* **PROMPT**: How many lines in the records below include "supplies"? Answer with the number only.

+-------+

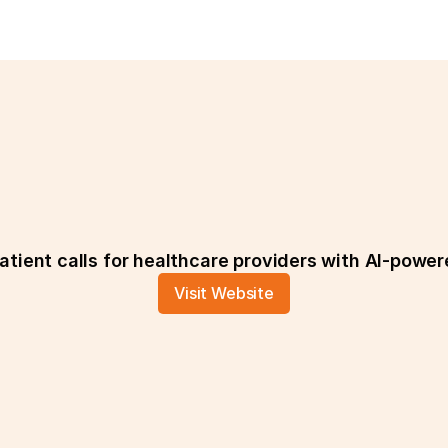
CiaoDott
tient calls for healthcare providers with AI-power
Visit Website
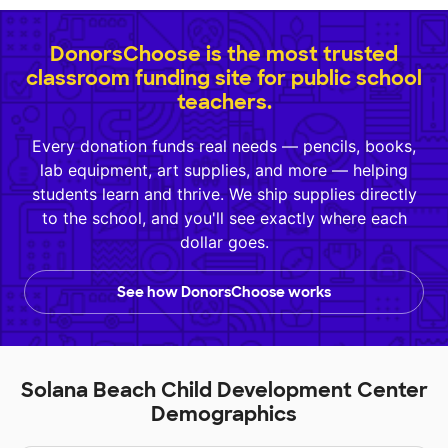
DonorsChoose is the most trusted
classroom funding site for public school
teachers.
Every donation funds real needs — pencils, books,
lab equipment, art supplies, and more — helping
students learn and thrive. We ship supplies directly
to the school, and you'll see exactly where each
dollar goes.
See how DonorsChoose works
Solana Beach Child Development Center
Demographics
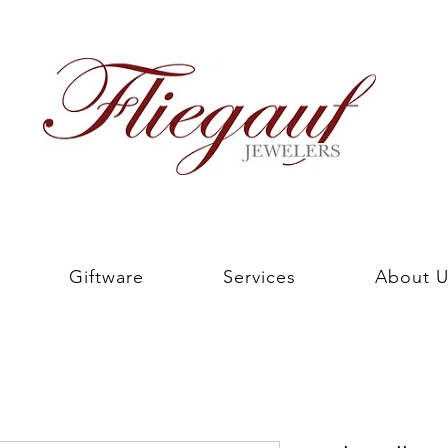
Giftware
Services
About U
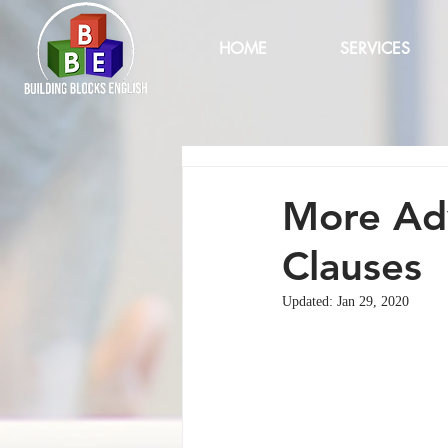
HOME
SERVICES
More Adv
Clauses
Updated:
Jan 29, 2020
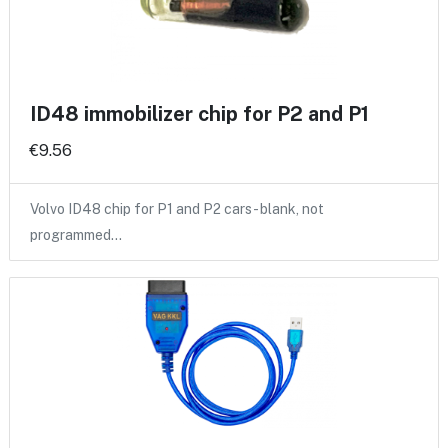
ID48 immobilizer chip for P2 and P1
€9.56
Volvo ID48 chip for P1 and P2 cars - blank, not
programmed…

+-------+

* **YOUR SOLUTION**: 2